Some of the minis have translated better than others. For example, there are several DDR-style dance sequences in Rabbids where players originally motioned downward with either the Wii remote or nunchuk attachment in alignment with on-screen cues. Now, they simply tap buttons instead. It works well and it's still fun, even if it's less immersive than using gestures. Even tracing objects in a mini-game that revolves around feeding a hungry rabbit chef works, although performing these maneuvers is far less intuitive with an analog stick than it is with the Wii remote. There are dozens of minis that squeak by in a similar fashion and in a few rare cases unobservant gamers may never even realize that the controls weren't originally developed for a traditional pad.
But as more and more minis become unlocked, so do the inadequacies of the port. Take, for example, the several on-rails shooter levels featured in Rabbids. These stages were amazingly fun on Wii because of the pixel-perfect targeting accuracy the remote afforded players. Not so with an analog stick. The process of targeting bunnies in these stages is as slow as molasses and practically no fun to boot. The mouse setup utilized for the PC version is, of course, nearly as fun as using the Wii remote. However, there are a number of minis that require gamers to use both the Wii remote and nunchuk and these suffer greatly on the PC incarnation of Rabbids.
Easily the biggest offender, however, are the minis in Rayman that were created in order to give gamers a brief, but frenzied workout. Shaking the Wii remote and nunchuk violently for several minutes on end, for example. It's just not the same when the workout is all of a sudden restricted to two thumbs on a traditional controller.
As a mini-game fest, Rabbids delivers a surprisingly addictive single-player romp, which is not praise that can be leveled at the majority of offerings in this genre. Oppositely, though, many of the minis do not support simultaneous play for two or more players, which is a big oversight so far as we're concerned.
Rabbids features a central hub world that is a coliseum, from which Rayman can take part in four challenges in the context of the game day. It's a fun setup that reminds us of the movie Gladiator. However, while the load times are usually speedy, there are a few too many of them when going back and forth between levels for our liking. This is a nitpicky complaint, but we're nitpickers.

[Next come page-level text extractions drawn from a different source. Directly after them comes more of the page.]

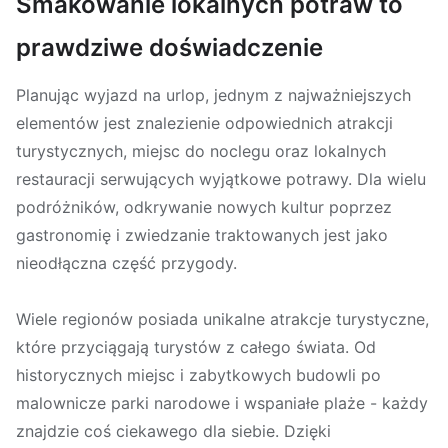
Smakowanie lokalnych potraw to
prawdziwe doświadczenie
Planując wyjazd na urlop, jednym z najważniejszych
elementów jest znalezienie odpowiednich atrakcji
turystycznych, miejsc do noclegu oraz lokalnych
restauracji serwujących wyjątkowe potrawy. Dla wielu
podróżników, odkrywanie nowych kultur poprzez
gastronomię i zwiedzanie traktowanych jest jako
nieodłączna część przygody.
Wiele regionów posiada unikalne atrakcje turystyczne,
które przyciągają turystów z całego świata. Od
historycznych miejsc i zabytkowych budowli po
malownicze parki narodowe i wspaniałe plaże - każdy
znajdzie coś ciekawego dla siebie. Dzięki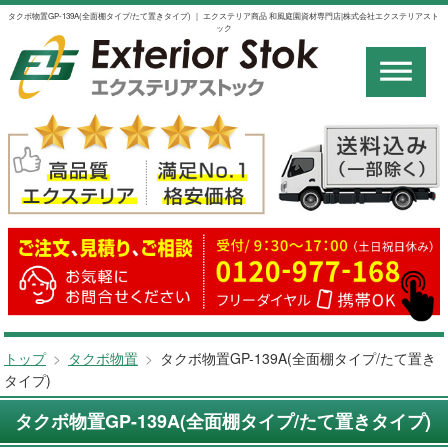
タクボ物置GP-139A(全面棚タイプ/たて置きタイプ) ｜ エクステリア商品 和風庭園資材専門店|株式会社エクステリアスト
ック
トップ
>
タクボ物置
>
タクボ物置GP-139A(全面棚タイプ/たて置き
タイプ)
タクボ物置GP-139A(全面棚タイプ/たて置きタイプ)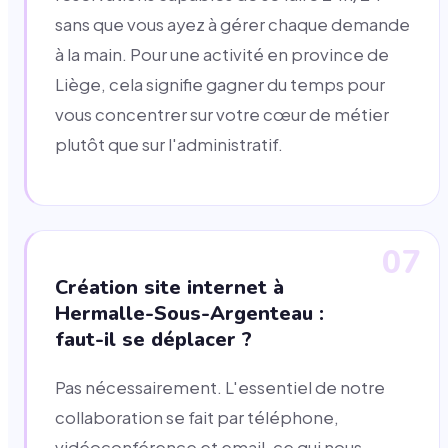
sans que vous ayez à gérer chaque demande
à la main. Pour une activité en province de
Liège, cela signifie gagner du temps pour
vous concentrer sur votre cœur de métier
plutôt que sur l'administratif.
07
Création site internet à
Hermalle-Sous-Argenteau :
faut-il se déplacer ?
Pas nécessairement. L'essentiel de notre
collaboration se fait par téléphone,
vidéoconférence et email, ce qui nous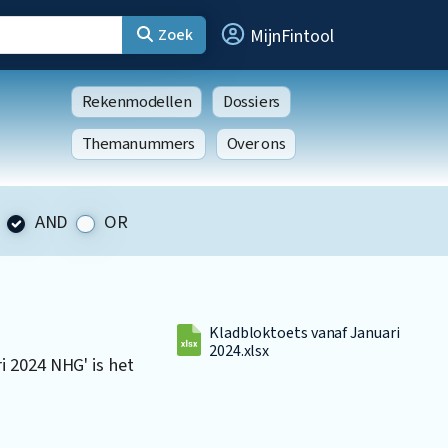
Zoek
MijnFintool
Rekenmodellen
Dossiers
Themanummers
Over ons
AND
OR
Kladbloktoets vanaf Januari
2024.xlsx
 2024 NHG' is het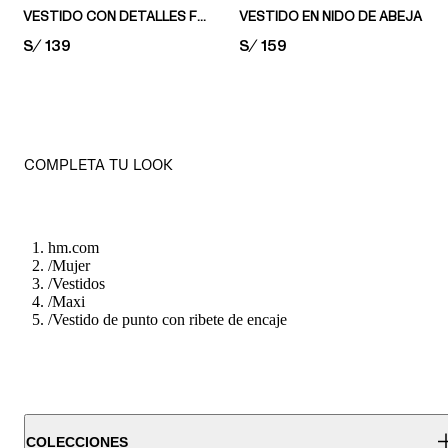
VESTIDO CON DETALLES FRUNCIDOS
VESTIDO EN NIDO DE ABEJA
PRICE:
S/ 139
PRICE:
S/ 159
COMPLETA TU LOOK
hm.com
/
Mujer
/
Vestidos
/
Maxi
/
Vestido de punto con ribete de encaje
COLECCIONES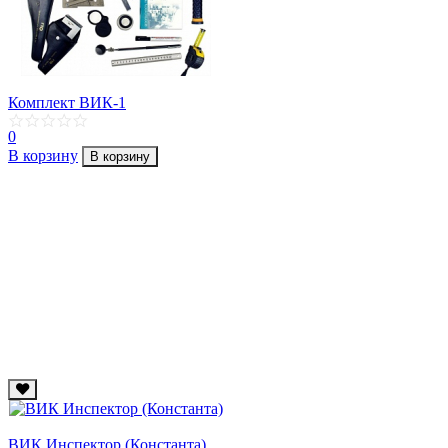
Комплект ВИК-1
0
В корзину
В корзину
ВИК Инспектор (Константа)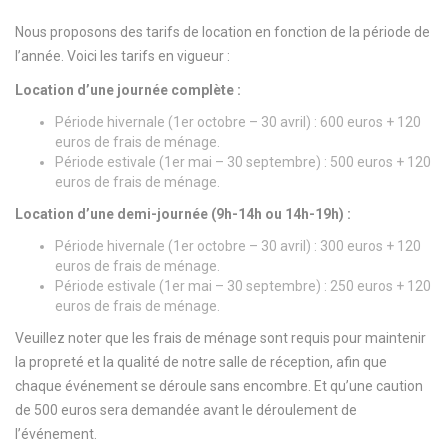
Nous proposons des tarifs de location en fonction de la période de
l’année. Voici les tarifs en vigueur :
Location d’une journée complète :
Période hivernale (1er octobre – 30 avril) : 600 euros + 120
euros de frais de ménage.
Période estivale (1er mai – 30 septembre) : 500 euros + 120
euros de frais de ménage.
Location d’une demi-journée (9h-14h ou 14h-19h) :
Période hivernale (1er octobre – 30 avril) : 300 euros + 120
euros de frais de ménage.
Période estivale (1er mai – 30 septembre) : 250 euros + 120
euros de frais de ménage.
Veuillez noter que les frais de ménage sont requis pour maintenir
la propreté et la qualité de notre salle de réception, afin que
chaque événement se déroule sans encombre. Et qu’une caution
de 500 euros sera demandée avant le déroulement de
l’événement.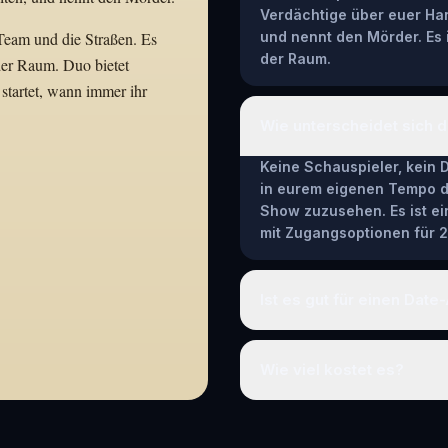
Verdächtige über euer Han
 Team und die Straßen. Es
und nennt den Mörder. Es i
der Raum.
 der Raum. Duo bietet
 startet, wann immer ihr
Wie unterscheidet sich 
Keine Schauspieler, kein 
in eurem eigenen Tempo dur
Show zuzusehen. Es ist ei
mit Zugangsoptionen für 2
Ist es gut für einen Dat
Wie viel kostet es?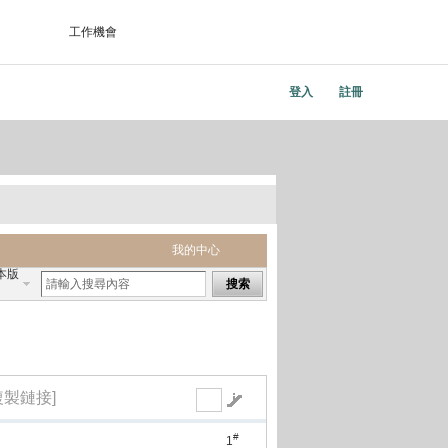
工作機會
登入
註冊
我的中心
本版
搜索
複製鏈接]
#
1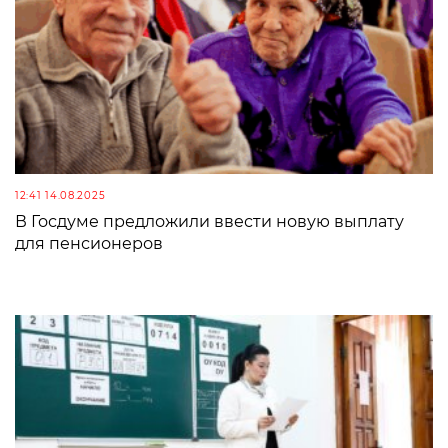
12:41 14.08.2025
В Госдуме предложили ввести новую выплату
для пенсионеров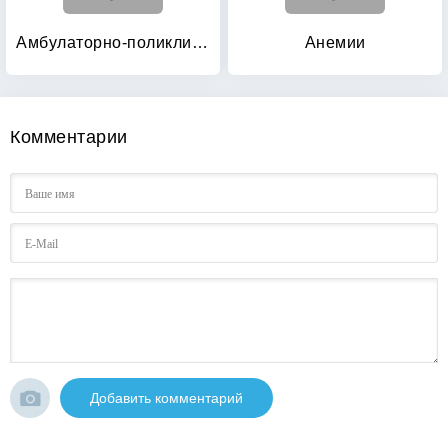
Амбулаторно-поликлиническая онкология
Анемии
Комментарии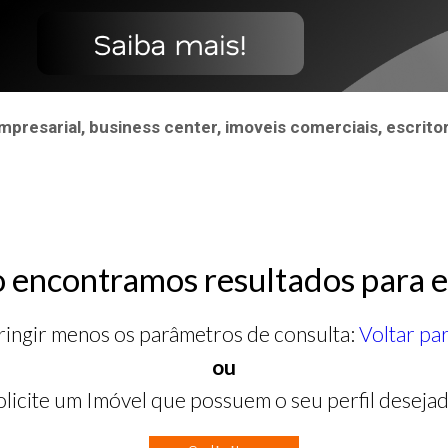
esarial, business center, imoveis comerciais, escritor
 encontramos resultados para e
ringir menos os parâmetros de consulta:
Voltar pa
ou
olicite um Imóvel que possuem o seu perfil desejad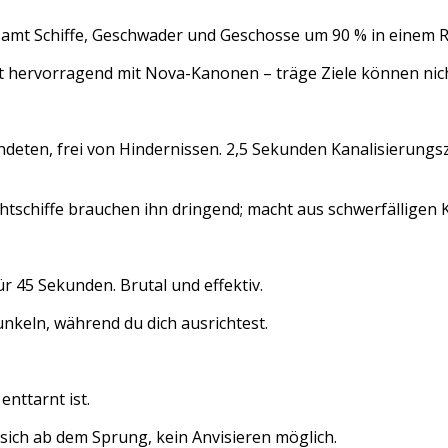
amt Schiffe, Geschwader und Geschosse um 90 % in einem R
t hervorragend mit Nova-Kanonen – träge Ziele können nic
ündeten, frei von Hindernissen. 2,5 Sekunden Kanalisierungs
chtschiffe brauchen ihn dringend; macht aus schwerfälligen 
r 45 Sekunden. Brutal und effektiv.
unkeln, während du dich ausrichtest.
enttarnt ist.
sich ab dem Sprung, kein Anvisieren möglich.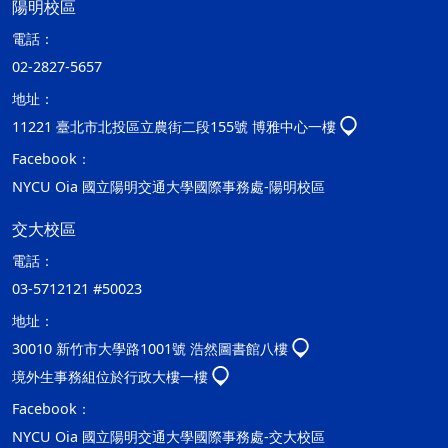
陽明校區
電話：
02-2827-5657
地址：
11221 臺北市北投區立農街二段155號 博雅中心一樓
Facebook：
NYCU Oia 國立陽明交通大學國際事務處-陽明校區
交大校區
電話：
03-5712121 #50023
地址：
30010 新竹市大學路1001號 浩然圖書館八樓
境外生事務組位於行政大樓一樓
Facebook：
NYCU Oia 國立陽明交通大學國際事務處-交大校區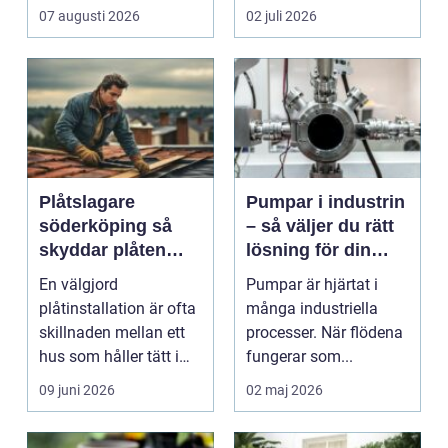
07 augusti 2026
02 juli 2026
Plåtslagare
Pumpar i industrin
söderköping så
– så väljer du rätt
skyddar plåten
lösning för din
huset år efter år
process
En välgjord
Pumpar är hjärtat i
plåtinstallation är ofta
många industriella
skillnaden mellan ett
processer. När flödena
hus som håller tätt i
fungerar som...
decennier och ett h...
09 juni 2026
02 maj 2026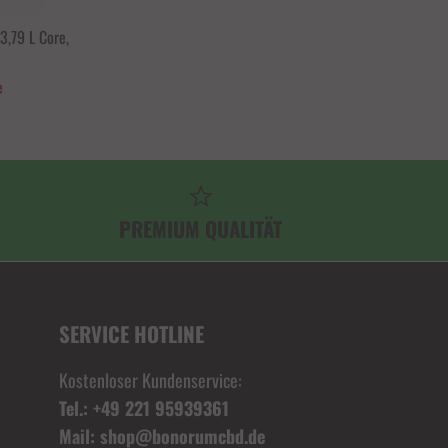
3,79 L Core,
e
PREMIUM QUALITÄT
SERVICE HOTLINE
Kostenloser Kundenservice:
Tel.: +49 221 95939361
Mail: shop@bonorumcbd.de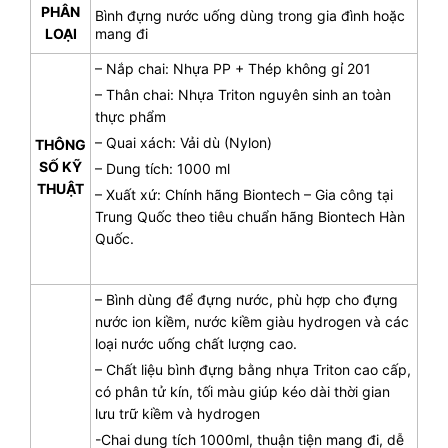
PHÂN
Bình đựng nước uống dùng trong gia đình hoặc
LOẠI
mang đi
– Nắp chai: Nhựa PP + Thép không gỉ 201
– Thân chai: Nhựa Triton nguyên sinh an toàn
thực phẩm
– Quai xách: Vải dù (Nylon)
THÔNG
SỐ KỸ
– Dung tích: 1000 ml
THUẬT
– Xuất xứ: Chính hãng Biontech – Gia công tại
Trung Quốc theo tiêu chuẩn hãng Biontech Hàn
Quốc.
– Bình dùng để đựng nước, phù hợp cho đựng
nước ion kiềm, nước kiềm giàu hydrogen và các
loại nước uống chất lượng cao.
– Chất liệu bình đựng bằng nhựa Triton cao cấp,
có phân tử kín, tối màu giúp kéo dài thời gian
lưu trữ kiềm và hydrogen
-Chai dung tích 1000ml, thuận tiện mang đi, dễ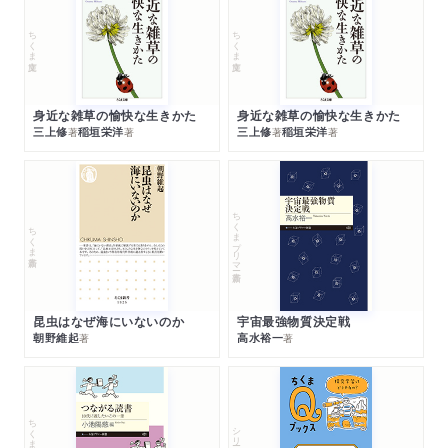
ちくま文庫
ちくま文庫
身近な雑草の愉快な生きかた
身近な雑草の愉快な生きかた
三上修
稲垣栄洋
三上修
稲垣栄洋
著
著
著
著
ちくまプリマー新書
ちくま新書
昆虫はなぜ海にいないのか
宇宙最強物質決定戦
朝野維起
高水裕一
著
著
ちくまプリマー新書
シリーズ・全集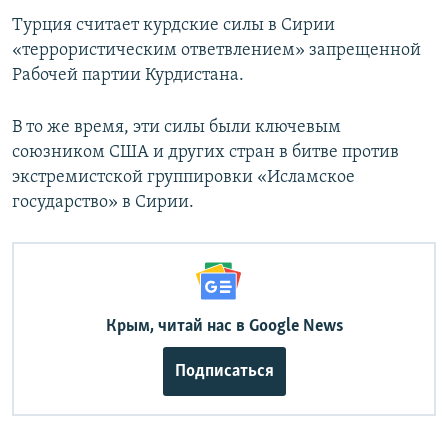
Турция считает курдские силы в Сирии
«террористическим ответвлением» запрещенной
Рабочей партии Курдистана.
В то же время, эти силы были ключевым
союзником США и других стран в битве против
экстремистской группировки «Исламское
государство» в Сирии.
Крым, читай нас в Google News
Подписаться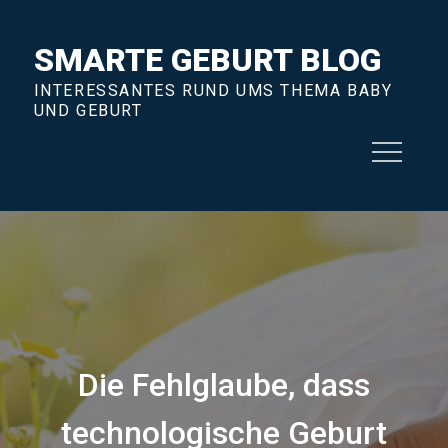
Skip
to
SMARTE GEBURT BLOG
content
INTERESSANTES RUND UMS THEMA BABY
UND GEBURT
Die Fehlglaube, dass
technologische Geburt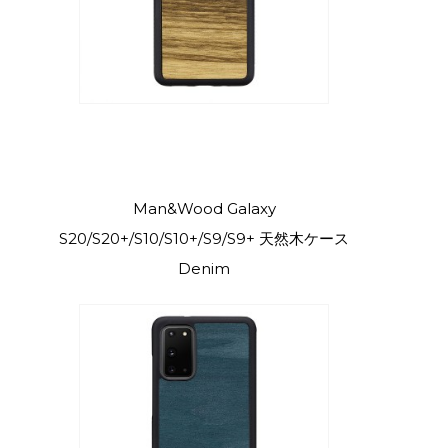
Man&Wood Galaxy
S20/S20+/S10/S10+/S9/S9+ 天然木ケース
Denim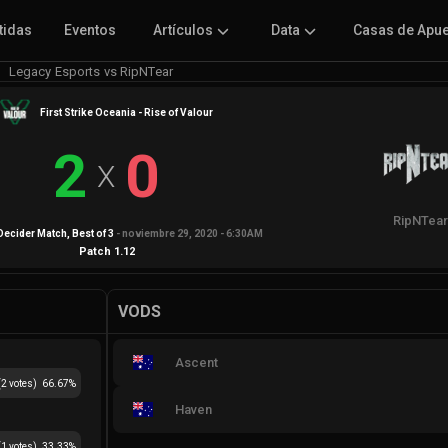
tidas
Eventos
Artículos
Data
Casas de Apu
Legacy Esports vs RipNTear
First Strike Oceania - Rise of Valour
2
0
X
RipNTea
 Decider Match
, Best of
3
-
noviembre 29, 2020 - 6:30AM
Patch
1.12
VODS
Ascent
(
2
votes)
66.67
%
Haven
(
1
votes)
33.33
%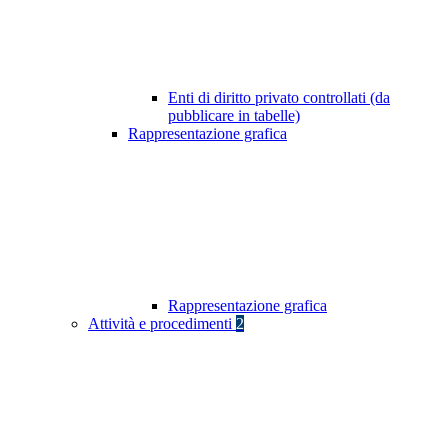
Enti di diritto privato controllati (da
pubblicare in tabelle)
Rappresentazione grafica
Rappresentazione grafica
Attività e procedimenti
2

The PlayStation 2 build of Rabbids looks just as good as the Wii one, while the others sport visual improvements. The BG&E team has pushed style and art in favor of cutting-edge graphics techniques to give Rabbids a look that is pleasingly atmospheric. The bunnies are fabulously designed and frequent levels complete with remarkably varied and moody backdrops. Rayman parachutes from the clouds onto a rocky desert scene in one mini and races through a dark and rainy swamp in the next. The fluid character animations, which are usually funny, help bring life to these unique locales. The game generally runs at 30 frames per second and supports a 16:9 widescreen mode. The graphics are complemented by a soundtrack that features bunny-sung remakes of Girls Just Want to Have Fun and La Bamba, among others, as well as an endless supply of bunny cries, yells, laughs, and burps.